Start of EXCERPTED DATA
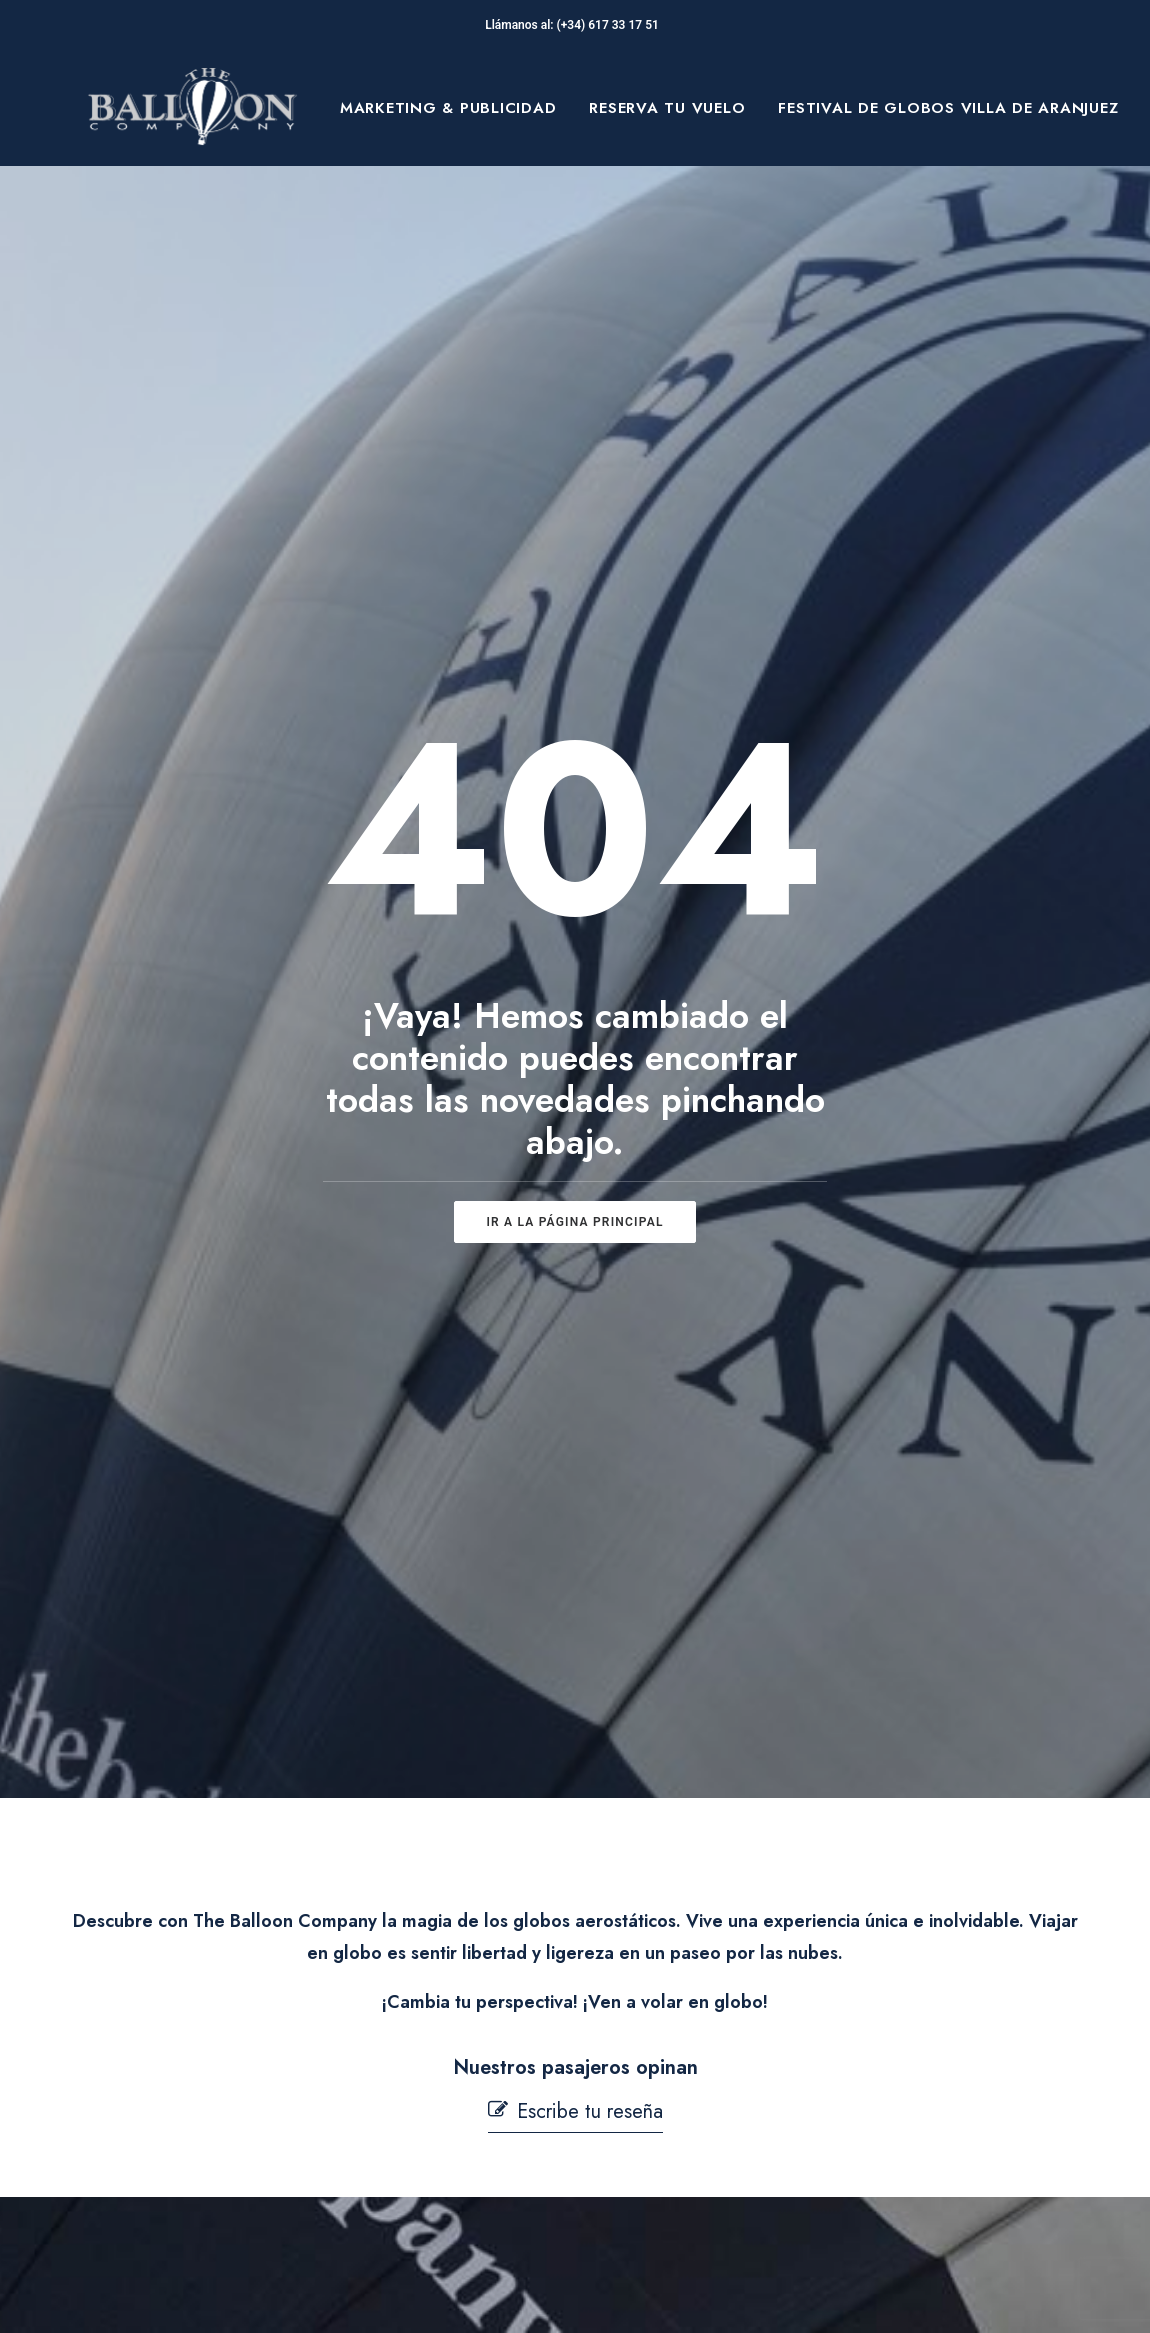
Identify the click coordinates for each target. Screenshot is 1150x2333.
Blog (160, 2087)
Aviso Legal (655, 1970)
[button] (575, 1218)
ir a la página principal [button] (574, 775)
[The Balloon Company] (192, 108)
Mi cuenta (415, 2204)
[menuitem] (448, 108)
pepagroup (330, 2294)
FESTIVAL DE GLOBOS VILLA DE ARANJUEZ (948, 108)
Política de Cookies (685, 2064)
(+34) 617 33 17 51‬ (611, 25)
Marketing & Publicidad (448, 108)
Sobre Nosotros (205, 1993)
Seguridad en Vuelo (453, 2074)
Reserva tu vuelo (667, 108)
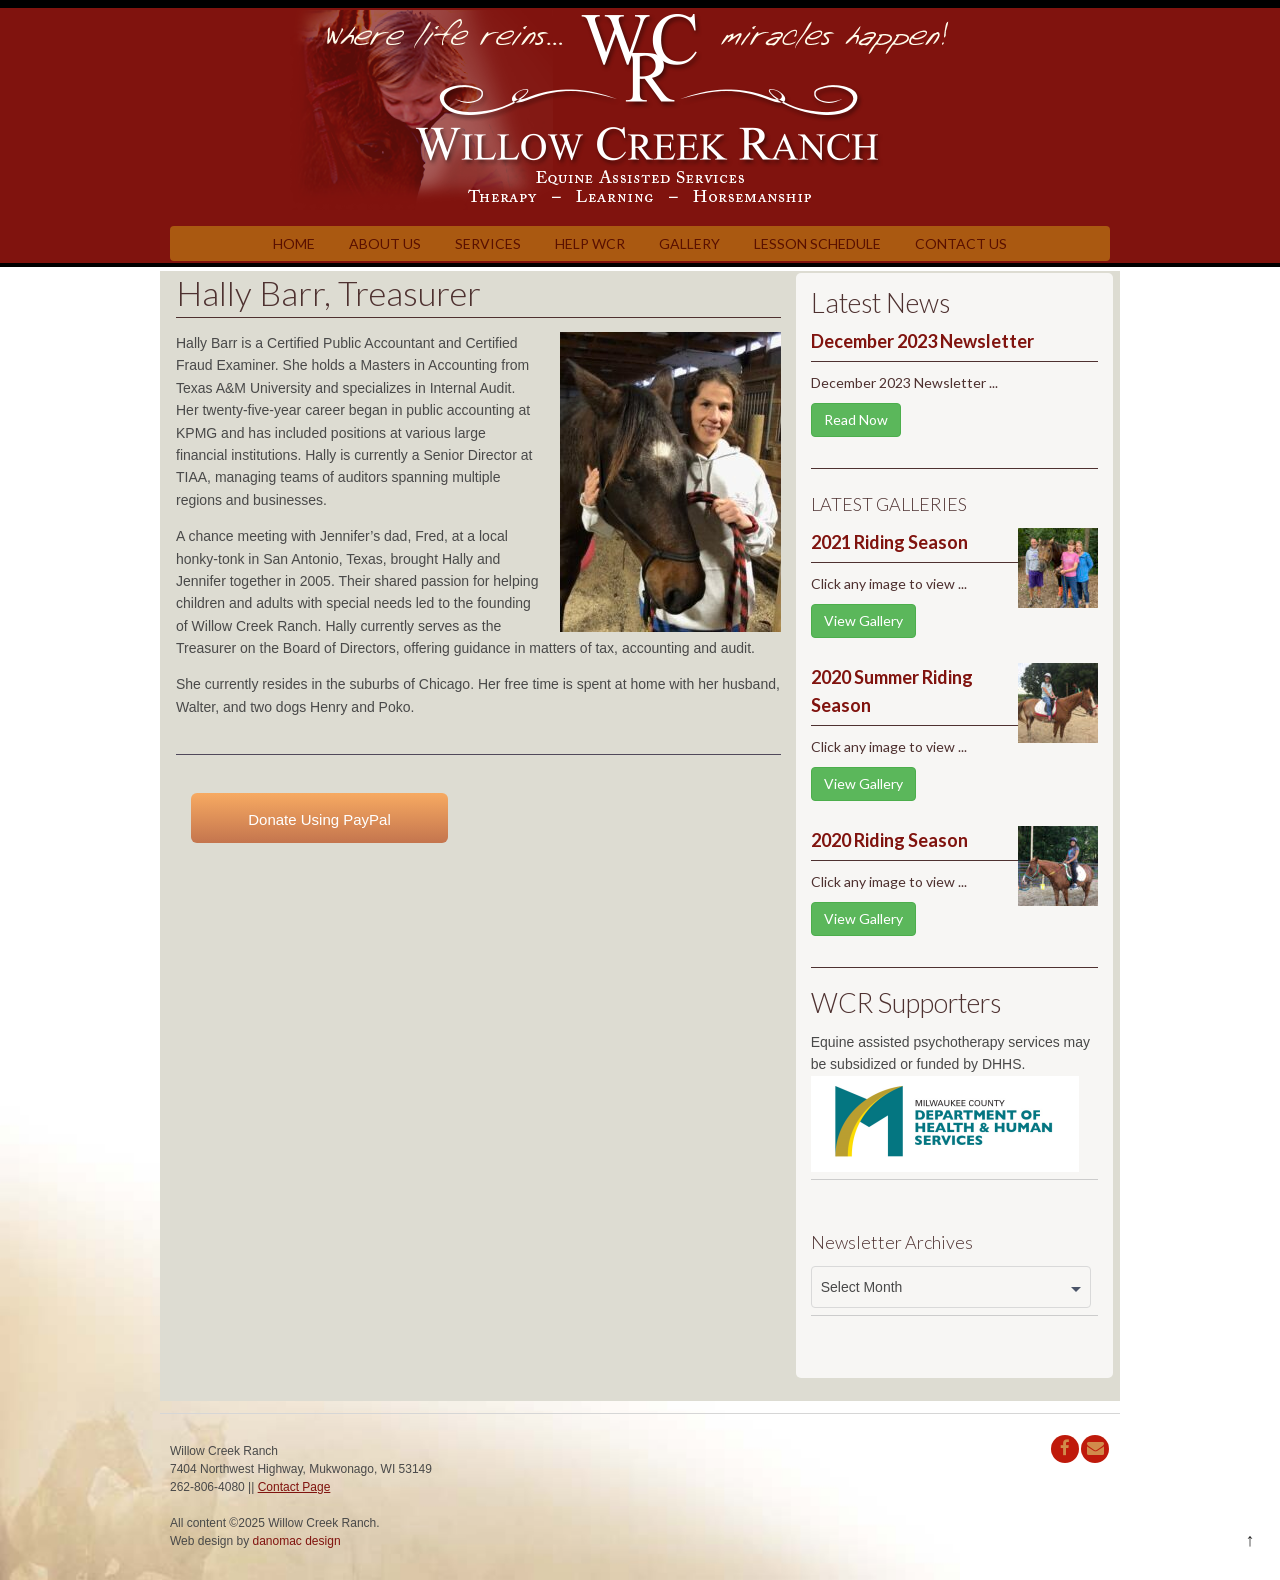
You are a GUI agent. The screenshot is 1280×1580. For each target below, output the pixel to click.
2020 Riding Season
End of EXCERPTED DATA
■ WHAT YOU HAVE TO DO: All lines from the one with "Blog (160, 2087)" through the end of the records above must be reproduced exactly, both ends included, and the pictures must be left out.

■ SOLUTION TO THE PROBLEM:
Blog (160, 2087)
Aviso Legal (655, 1970)
[button] (575, 1218)
ir a la página principal [button] (574, 775)
[The Balloon Company] (192, 108)
Mi cuenta (415, 2204)
[menuitem] (448, 108)
pepagroup (330, 2294)
FESTIVAL DE GLOBOS VILLA DE ARANJUEZ (948, 108)
Política de Cookies (685, 2064)
(+34) 617 33 17 51‬ (611, 25)
Marketing & Publicidad (448, 108)
Sobre Nosotros (205, 1993)
Seguridad en Vuelo (453, 2074)
Reserva tu vuelo (667, 108)
You are a GUI agent. The screenshot is 1280×1580. For each target below, output the pixel to click.
2020 Riding Season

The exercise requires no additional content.